Lizzani Carlo 2di Ettore Grassano

Il recente suicidio del regista Carlo Lizzani,  così simile per modalità e circostanze a quello del suo collega Mario Monicelli (tre anni fa) ha ridato fiato ad un dibattito che, periodicamente, prende corpo in occasioni drammatiche, e poi si riassopisce.

Ho letto sul tema alcuni interventi interessanti, tra cui quello del collega Sandro Giliolie del professor Veronesi.

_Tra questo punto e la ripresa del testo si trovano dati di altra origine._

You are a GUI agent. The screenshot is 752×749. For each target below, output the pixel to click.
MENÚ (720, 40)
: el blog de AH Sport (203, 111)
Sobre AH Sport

Due sguardi laici, sostanzialmente favorevoli all’eutanasia: del resto, ognuno di noi cerca sostegni più o meno autorevoli al proprio sentire personale, e rimango personalmente convinto che Monicelli e Lizzani abbiano compiuto una scelta coraggiosa e piena di dignità, e come tale da rispettare. Molto peraltro si è anche discusso (nel loro caso, come in quello di Lucio Magri) della componente di narcisismo che porterebbe, in sostanza, queste prime donne sul viale del tramonto a voler uscire di scena da star, così come sono vissute.

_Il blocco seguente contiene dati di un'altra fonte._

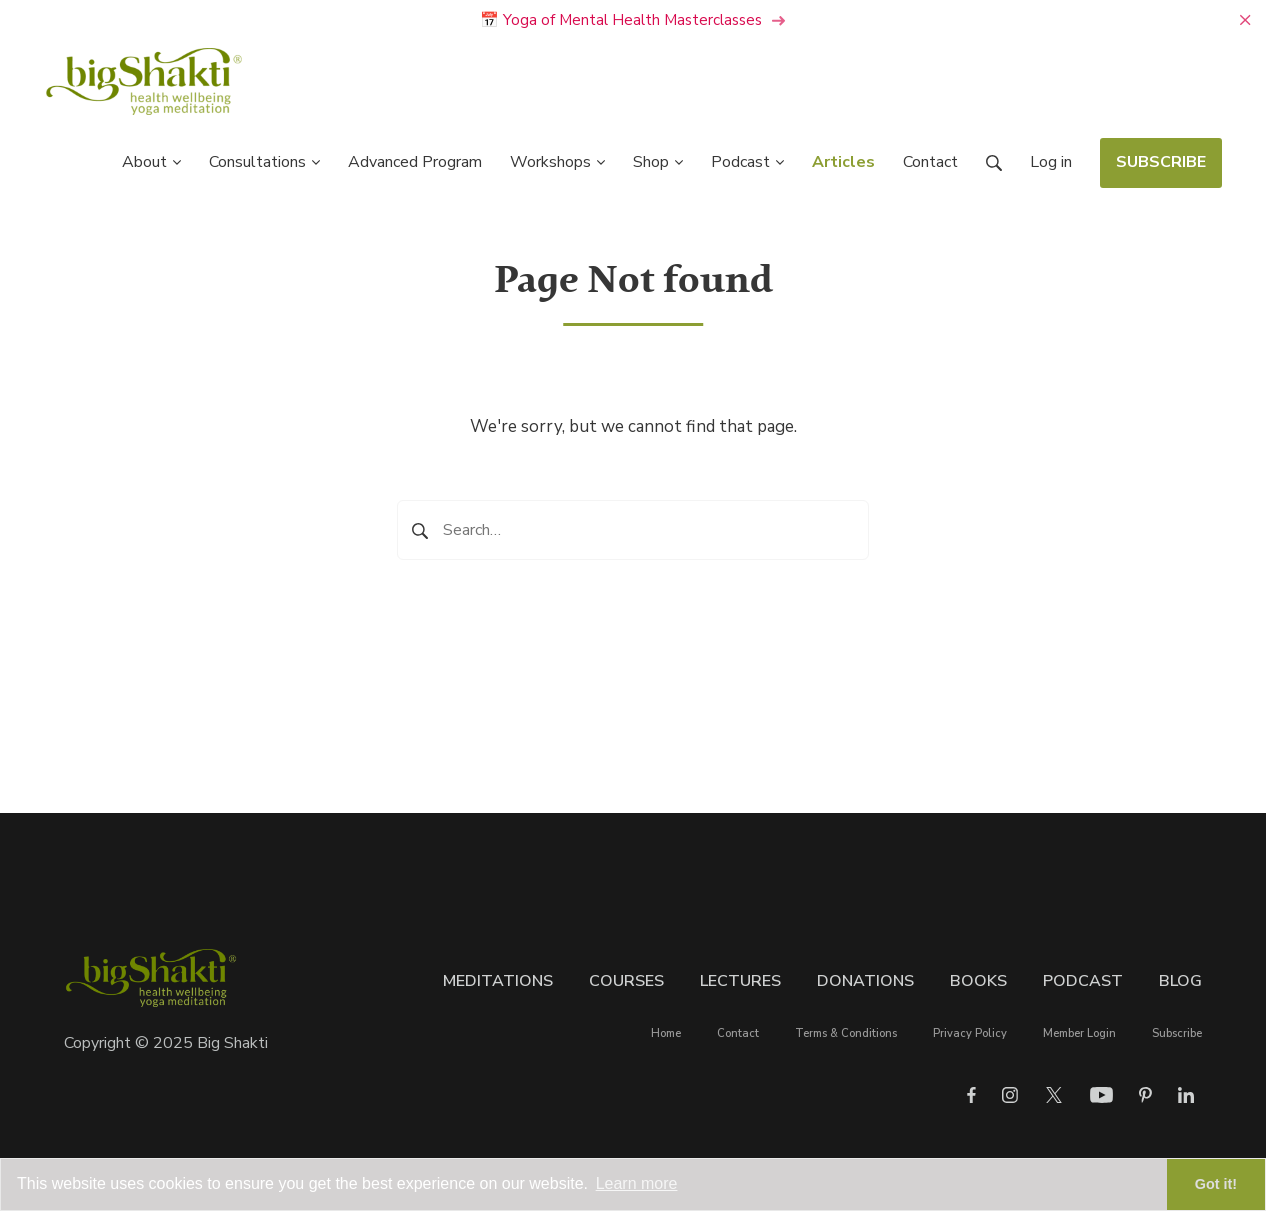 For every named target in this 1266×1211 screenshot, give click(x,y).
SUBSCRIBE (1161, 162)
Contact (738, 1033)
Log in (1051, 162)
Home (666, 1033)
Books (978, 981)
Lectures (740, 981)
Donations (865, 981)
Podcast (1083, 981)
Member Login (1079, 1033)
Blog (1180, 981)
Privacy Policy (970, 1033)
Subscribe (1177, 1033)
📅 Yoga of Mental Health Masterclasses (633, 20)
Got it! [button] (1216, 1184)
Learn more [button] (637, 1183)
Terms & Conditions (846, 1033)
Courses (626, 981)
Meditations (498, 981)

Bah…posto che il suicidio, a 20 anni come a 95 è sempre una scelta talmente assoluta e personale da meritare rispetto, silenzio e meno pettegolezzi che si può (come lasciò scritto Cesare Pavese), non posso non vedere, in chi cerca di utilizzare la scelta individuale di questi personaggi noti per sostenere la tesi dell’eutanasia come diritto da riconoscere per legge, un certo pericoloso snobismo. Con molto pragmatismo: ci rendiamo conto a quali possibili mostruosità andremmo incontro, legalizzando il ‘fine vita’? Nel Paese delle truffe, e dei nonni centenari custoditi nei congelatori per incassarne le pensioni (vedrete come aumenteranno nei prossimi anni!), quante volte ci troveremmo a confrontarci con il fenomeno, uguale e contrario, del nonno che ‘ha scelto di andarsene, noi abbiamo solo assecondato il suo volere?”.

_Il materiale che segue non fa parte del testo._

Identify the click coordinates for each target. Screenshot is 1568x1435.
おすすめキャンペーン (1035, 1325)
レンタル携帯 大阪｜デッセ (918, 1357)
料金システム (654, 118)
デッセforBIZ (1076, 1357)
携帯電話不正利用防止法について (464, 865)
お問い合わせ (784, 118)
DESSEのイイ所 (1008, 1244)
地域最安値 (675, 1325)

Da laico, laicissimo, continuo a credere che “non Dio, decido io”, come cantava il grande Piero Ciampi, sia un valore da difendere.

Epperò io, appunto: non altri, e men che meno la burocrazia statale. Insomma: chi desidera la morte come fine delle proprie sofferenze già oggi, da solo o assistito de facto, può trovarla. E’ scelta drammatica quanto legittima. Ma eviterei di istituzionalizzare pure quel passaggio, e di consegnare allo Stato o ai tribunali anche questo dramma così personale, intimo e assoluto. Che ne pensate?